Two examples will be discussed below.
Case 1
Constant band of pain:
This 33-year-old man presented with chronic headache symptoms that took the form of an almost constant band of pain around the top of his head.
The symptoms had been present for several years and had been exacerbated following a fall in which the client injured his neck.
Over the years in which the problem had been present the patient had undergone brain scans, MRI scans, CT scans and various other investigations without any definitive findings and had been prescribed numerous medications without significant improvement.
On initial assessment the patient presented with what he described as a band of pain around his head and explained how it was almost constantly there. Further questioning revealed that he had not always suffered from the headaches and that he found they did tend to be worse in the morning, after sitting reading/writing at a computer for prolonged periods, and when he felt tense or under stress.
When examined it was clear to see that there was definite involvement of the neck and surrounding muscles and connective tissue. Although range of movement was essentially full and without pain, the muscles were extremely tight, with numerous spasms, and were very painful on palpation. Additional investigation revealed several 'triggers' in the soft tissues which reproduced the headache symptoms experienced by the patient.
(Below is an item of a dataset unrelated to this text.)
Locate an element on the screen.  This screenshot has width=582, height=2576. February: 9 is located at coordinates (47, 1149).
Over the next 4-5 sessions we worked on reducing the spasm and tightness in the muscles and releasing the triggers with deep soft tissue manipulation, joint manipulation (to ensure the joints of the neck and back could move freely and effectively) and some stretching work. A significant improvement was felt from the initial treatment session and the duration of the improvement increased with each subsequent treatment. Once the symptoms had settled we implemented some strength and conditioning work to support the muscles of the neck, allowing them to deal effectively with the clients day to day rigours without becoming overworked and tight, consequently developing more trigger points.
After a follow up 3 weeks later the client was delighted to report that he had hardly any awareness of his old pain at all and, allied to the occasional maintenance session every now and again, his symptoms have remained settled and manageable.
Case 2
Stiffness & morning headaches:
A 41-year-old solicitor who spent most of her time at her desk presented with constant trouble in the form of pain and tightness across the back of her shoulders and neck when she woke in the morning (lasting for several hours or slightly less if she took analgesics), and after a long day at work.
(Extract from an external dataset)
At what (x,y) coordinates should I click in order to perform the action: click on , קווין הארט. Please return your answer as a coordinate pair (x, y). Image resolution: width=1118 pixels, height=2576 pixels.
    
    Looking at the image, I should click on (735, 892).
She had previously had similar problems on and off for the past 18 months or so with no particular incident of injury she could recall that may have precipitated the problem.
Further questioning also brought to light a right-sided headache alongside the other symptoms of stiffness and pain in the mornings, although she hadn't realised that the two complaints were potentially connected.
On examination range of movement of the neck and shoulders was within normal limits with some stiffness noted in the inter-vertebral movements, but no other obvious restrictions. However, palpation of the soft tissues elicited significant tenderness and identified several triggers producing the headache symptoms, not all of which were directly around the neck – some were as distant as her shoulder blade.
Treatment consisted initially of deep soft tissue manipulation and release work (to alleviate spasm and contractures in the muscle and eliminate the triggers), neck and thoracic spine manipulation (to facilitate improved spinal mechanics) and some home-based stretching and mobility work (to maintain the gains from treatment sessions). After 3 sessions the frequency of the headaches had reduced from daily to once or twice per week and with 2 additional treatments they had settled entirely, with the stiffness in the morning also greatly reduced.
Following the prescription of some strengthening exercises, some ergonomic advice on how best to arrange her workstation, and the elimination of some bad telephone habits the headaches, pain and stiffness that were once so frustrating are no longer an irritant.